Das würde ich eher als schwierig betrachten, das so aufaddieren zu wollen. Hier mal ein gegriffenes Beispiel von 2011:
Die Wählerpotenziale der fünf Parteien summieren sich zu 141 % auf.
Der von dir verlinkte Tagesspiegel-Artikel verweist auf folgende Publikation:
Es handelt sich um eine Erwerbspersonenbefragung:
Als Grundgesamtheit sind die deutschsprachigen Erwerbspersonen in Deutschland ab 16 Jahren definiert, die über einen Online-Zugang verfügen.

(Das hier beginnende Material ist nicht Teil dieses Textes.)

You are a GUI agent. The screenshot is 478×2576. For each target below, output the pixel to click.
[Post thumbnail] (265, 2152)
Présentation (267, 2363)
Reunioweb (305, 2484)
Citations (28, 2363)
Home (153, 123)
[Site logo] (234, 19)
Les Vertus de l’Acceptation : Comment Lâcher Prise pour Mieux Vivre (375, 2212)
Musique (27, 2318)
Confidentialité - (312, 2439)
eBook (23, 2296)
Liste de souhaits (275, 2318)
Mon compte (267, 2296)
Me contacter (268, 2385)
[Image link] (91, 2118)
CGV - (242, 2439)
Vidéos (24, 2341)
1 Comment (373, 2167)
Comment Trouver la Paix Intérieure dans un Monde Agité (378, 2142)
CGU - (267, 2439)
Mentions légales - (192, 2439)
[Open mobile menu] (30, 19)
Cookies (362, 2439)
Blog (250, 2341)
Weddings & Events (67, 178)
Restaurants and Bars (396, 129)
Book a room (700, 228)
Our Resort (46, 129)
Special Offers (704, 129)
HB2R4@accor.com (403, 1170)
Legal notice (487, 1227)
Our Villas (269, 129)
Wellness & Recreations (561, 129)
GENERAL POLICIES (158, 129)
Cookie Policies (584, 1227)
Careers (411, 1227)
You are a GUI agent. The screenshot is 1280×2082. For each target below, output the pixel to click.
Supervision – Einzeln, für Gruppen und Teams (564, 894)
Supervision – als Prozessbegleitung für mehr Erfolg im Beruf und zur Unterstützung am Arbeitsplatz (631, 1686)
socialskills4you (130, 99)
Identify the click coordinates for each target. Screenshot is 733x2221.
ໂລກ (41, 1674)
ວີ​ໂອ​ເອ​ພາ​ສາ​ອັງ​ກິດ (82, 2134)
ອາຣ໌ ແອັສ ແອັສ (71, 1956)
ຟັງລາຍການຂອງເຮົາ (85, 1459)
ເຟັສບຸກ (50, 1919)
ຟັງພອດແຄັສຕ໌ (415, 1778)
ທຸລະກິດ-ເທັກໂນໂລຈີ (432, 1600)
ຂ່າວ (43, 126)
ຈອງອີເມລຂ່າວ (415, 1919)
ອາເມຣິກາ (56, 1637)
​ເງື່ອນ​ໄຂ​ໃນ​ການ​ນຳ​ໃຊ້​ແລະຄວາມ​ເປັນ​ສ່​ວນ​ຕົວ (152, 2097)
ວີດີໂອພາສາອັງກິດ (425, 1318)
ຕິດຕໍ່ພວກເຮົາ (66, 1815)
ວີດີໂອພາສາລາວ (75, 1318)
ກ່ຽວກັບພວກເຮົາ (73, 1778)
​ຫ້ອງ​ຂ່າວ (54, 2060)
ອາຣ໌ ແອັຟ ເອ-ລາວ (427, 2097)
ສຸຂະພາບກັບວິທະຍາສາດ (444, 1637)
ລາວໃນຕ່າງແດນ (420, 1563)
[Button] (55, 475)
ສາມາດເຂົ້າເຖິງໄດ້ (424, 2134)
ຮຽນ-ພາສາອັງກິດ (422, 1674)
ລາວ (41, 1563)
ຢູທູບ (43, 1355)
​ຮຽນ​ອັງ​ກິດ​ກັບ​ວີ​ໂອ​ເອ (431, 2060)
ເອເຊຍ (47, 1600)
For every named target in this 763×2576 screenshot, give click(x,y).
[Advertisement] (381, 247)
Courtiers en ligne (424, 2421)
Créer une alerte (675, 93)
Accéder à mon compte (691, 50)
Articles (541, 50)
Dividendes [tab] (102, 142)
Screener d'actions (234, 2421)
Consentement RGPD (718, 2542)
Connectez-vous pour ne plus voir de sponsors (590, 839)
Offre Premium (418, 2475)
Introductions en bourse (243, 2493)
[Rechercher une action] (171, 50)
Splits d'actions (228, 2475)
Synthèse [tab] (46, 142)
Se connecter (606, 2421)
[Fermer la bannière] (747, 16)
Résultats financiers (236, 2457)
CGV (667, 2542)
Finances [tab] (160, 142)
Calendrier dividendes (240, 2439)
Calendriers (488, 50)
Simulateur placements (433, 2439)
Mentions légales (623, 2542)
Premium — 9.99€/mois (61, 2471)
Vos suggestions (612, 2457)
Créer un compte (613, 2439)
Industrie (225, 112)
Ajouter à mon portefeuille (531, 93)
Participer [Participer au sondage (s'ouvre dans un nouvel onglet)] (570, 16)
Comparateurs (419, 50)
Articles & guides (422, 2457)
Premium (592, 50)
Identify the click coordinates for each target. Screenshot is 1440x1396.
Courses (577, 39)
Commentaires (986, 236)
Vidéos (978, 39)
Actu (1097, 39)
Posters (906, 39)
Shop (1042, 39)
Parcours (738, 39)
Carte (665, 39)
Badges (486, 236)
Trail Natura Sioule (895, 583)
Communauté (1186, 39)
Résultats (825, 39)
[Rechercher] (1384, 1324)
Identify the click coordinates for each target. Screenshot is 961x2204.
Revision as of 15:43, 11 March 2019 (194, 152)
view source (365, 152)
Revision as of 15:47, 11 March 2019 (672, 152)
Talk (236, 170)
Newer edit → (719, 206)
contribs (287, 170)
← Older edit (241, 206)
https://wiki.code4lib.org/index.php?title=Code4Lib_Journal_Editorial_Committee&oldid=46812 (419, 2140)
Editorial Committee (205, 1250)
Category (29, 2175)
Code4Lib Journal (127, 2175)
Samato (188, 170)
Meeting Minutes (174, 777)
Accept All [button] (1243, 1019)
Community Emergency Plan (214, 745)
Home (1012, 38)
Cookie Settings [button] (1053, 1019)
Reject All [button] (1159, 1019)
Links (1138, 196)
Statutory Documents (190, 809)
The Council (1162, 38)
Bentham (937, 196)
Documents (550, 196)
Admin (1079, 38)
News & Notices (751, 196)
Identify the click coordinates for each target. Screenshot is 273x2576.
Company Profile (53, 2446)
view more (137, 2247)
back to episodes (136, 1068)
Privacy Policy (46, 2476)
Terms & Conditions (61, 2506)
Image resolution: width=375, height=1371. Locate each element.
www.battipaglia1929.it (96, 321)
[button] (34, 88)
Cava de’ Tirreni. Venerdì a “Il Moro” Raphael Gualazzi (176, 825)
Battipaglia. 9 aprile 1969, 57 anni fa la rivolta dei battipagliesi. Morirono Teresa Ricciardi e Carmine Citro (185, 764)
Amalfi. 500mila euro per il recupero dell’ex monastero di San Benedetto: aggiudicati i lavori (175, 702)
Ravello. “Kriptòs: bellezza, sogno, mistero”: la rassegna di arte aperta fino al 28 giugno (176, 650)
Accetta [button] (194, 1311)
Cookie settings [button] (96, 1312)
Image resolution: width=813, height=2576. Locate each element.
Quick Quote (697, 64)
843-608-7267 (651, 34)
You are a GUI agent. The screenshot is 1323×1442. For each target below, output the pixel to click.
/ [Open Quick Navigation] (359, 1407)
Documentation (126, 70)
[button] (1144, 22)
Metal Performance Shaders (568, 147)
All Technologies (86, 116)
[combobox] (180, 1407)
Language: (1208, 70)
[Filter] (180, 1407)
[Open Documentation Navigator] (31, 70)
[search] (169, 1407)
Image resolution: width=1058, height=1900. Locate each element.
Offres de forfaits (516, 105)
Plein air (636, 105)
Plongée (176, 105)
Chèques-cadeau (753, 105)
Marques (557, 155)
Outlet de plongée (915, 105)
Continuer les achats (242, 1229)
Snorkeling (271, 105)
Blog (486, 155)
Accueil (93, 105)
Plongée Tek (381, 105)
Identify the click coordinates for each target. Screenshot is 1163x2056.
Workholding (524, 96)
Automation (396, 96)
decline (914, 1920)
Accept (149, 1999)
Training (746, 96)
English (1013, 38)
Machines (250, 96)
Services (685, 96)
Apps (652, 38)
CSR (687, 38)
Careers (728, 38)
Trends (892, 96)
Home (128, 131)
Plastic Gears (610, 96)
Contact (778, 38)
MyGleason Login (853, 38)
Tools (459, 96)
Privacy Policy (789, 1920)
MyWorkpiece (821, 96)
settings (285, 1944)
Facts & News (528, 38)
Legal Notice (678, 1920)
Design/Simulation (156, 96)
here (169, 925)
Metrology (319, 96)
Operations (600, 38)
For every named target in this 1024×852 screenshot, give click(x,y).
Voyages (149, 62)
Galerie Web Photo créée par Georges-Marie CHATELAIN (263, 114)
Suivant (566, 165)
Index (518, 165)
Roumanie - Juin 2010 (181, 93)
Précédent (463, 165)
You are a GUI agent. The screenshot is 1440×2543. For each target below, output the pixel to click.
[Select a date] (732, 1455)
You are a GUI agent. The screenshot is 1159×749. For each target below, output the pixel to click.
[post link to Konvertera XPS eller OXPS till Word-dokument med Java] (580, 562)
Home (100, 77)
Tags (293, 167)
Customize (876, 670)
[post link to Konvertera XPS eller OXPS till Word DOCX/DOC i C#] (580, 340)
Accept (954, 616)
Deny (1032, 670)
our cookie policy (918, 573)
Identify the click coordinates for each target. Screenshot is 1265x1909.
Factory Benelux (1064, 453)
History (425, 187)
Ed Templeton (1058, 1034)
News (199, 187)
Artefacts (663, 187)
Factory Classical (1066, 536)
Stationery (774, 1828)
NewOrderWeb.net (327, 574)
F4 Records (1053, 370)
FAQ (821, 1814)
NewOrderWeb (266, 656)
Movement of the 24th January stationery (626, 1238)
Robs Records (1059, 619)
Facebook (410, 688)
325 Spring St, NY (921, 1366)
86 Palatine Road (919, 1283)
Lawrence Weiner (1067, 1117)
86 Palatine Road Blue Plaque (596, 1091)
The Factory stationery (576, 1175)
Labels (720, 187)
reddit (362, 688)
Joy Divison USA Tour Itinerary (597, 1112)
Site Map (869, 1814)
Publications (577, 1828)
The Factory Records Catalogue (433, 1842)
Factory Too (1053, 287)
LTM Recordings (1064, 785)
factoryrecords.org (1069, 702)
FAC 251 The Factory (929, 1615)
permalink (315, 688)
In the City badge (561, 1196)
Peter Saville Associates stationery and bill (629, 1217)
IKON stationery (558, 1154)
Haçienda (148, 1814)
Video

Es fallen also schon mal einige Personen mit höherer Bildung am unteren Ende raus. Die meisten Menschen, die das Abitur anstreben oder noch studieren. Höhere Bildung ist aber ein Gegenmittel gegen Autoritarismus (s. o.), was sich auch in Nachwahlauswertungen betreffs der AfD-Ergebnisse bestätigt. So wählten z. B. bei der Europawahl in diesem Jahr Menschen mit hoher Bildung nur halb so oft AfD, was einem Unterschied von 100 % entspricht.
Eine Auswertung der letzten Bundestagswahl ergab ferner, dass unter den Berufstätigen fast ein Fünftel mehr AfD gewählt wurde als im Durchschnitt (vgl. „Stimmabgabe nach Beruf und Konfession (Zweitstimme)“).
Bei der Europawahl wurde überdurchschnittlich in der Altersspanne zwischen 25 und 59 Jahre AfD gewählt:
Also im Erwerbsalter.
Jene ca. 27 % der Wahlberechtigten, die schon 65 Jahre oder älter sind und somit in den allermeisten Fällen schon aus dem Erwerbsleben ausgeschieden, finden in der Erwerbspersonenbefragung ebenfalls keine Berücksichtigung.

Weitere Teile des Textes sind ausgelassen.